- BRIEF -
After finding the line with "3.4. Metodo di lavoro" in the data below, set down exactly each line through the one with "4.1.3. Test di usabilità", inclusive, and stop there.

- EXTRACTED INFORMATION -
+ + + + + + +

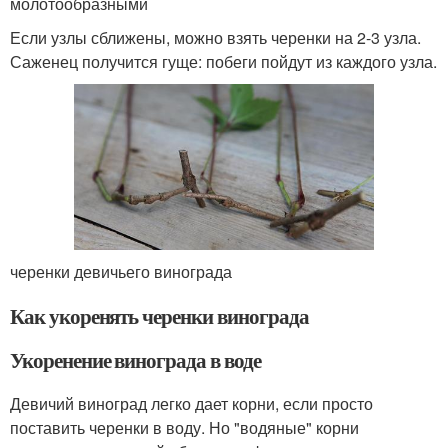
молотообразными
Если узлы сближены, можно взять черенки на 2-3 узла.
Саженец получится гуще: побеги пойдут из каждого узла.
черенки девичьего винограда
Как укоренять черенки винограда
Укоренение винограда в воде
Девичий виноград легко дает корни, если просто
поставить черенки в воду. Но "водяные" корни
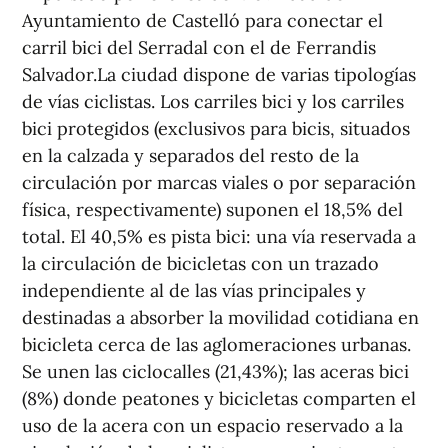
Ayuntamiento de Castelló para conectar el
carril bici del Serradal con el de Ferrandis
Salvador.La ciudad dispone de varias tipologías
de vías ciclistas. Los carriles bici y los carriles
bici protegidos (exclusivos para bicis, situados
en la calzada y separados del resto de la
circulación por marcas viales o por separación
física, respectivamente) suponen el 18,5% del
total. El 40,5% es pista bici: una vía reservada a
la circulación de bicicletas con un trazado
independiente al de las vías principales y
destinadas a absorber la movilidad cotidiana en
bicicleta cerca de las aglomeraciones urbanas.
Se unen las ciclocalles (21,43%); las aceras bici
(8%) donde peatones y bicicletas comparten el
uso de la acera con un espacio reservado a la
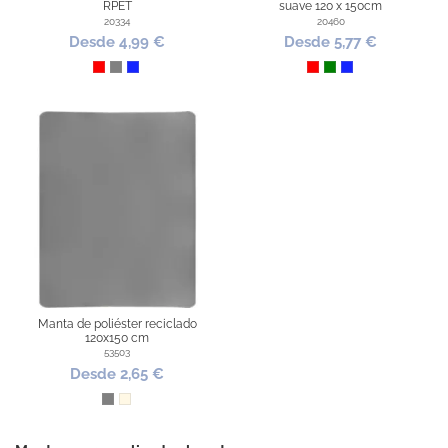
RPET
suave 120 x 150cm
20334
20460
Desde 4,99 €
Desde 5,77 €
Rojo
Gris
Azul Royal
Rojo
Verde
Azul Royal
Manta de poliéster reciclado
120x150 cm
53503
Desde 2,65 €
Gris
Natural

+ + + + + + +

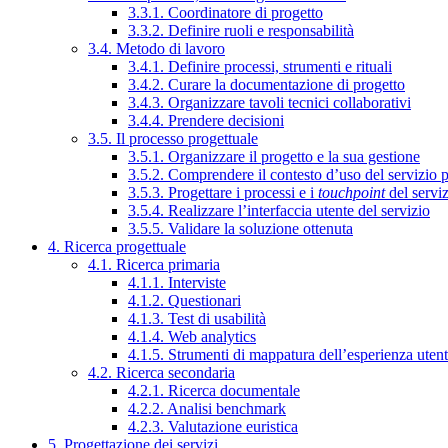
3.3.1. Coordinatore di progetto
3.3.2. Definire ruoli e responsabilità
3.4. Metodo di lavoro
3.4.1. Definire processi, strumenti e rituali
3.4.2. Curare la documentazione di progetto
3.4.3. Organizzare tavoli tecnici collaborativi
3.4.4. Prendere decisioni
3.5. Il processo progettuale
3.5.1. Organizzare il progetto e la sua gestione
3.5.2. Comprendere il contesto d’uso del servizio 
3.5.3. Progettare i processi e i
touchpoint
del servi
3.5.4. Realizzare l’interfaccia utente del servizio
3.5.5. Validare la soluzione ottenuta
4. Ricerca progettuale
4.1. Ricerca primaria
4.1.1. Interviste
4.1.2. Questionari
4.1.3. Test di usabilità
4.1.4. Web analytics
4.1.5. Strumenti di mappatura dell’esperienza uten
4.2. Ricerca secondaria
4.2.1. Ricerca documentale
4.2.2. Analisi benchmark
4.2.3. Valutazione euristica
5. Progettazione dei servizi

+ + + + + + +

- ANSWER SECTION -
3.4. Metodo di lavoro
3.4.1. Definire processi, strumenti e rituali
3.4.2. Curare la documentazione di progetto
3.4.3. Organizzare tavoli tecnici collaborativi
3.4.4. Prendere decisioni
3.5. Il processo progettuale
3.5.1. Organizzare il progetto e la sua gestione
3.5.2. Comprendere il contesto d’uso del servizio 
3.5.3. Progettare i processi e i
touchpoint
del servi
3.5.4. Realizzare l’interfaccia utente del servizio
3.5.5. Validare la soluzione ottenuta
4. Ricerca progettuale
4.1. Ricerca primaria
4.1.1. Interviste
4.1.2. Questionari
4.1.3. Test di usabilità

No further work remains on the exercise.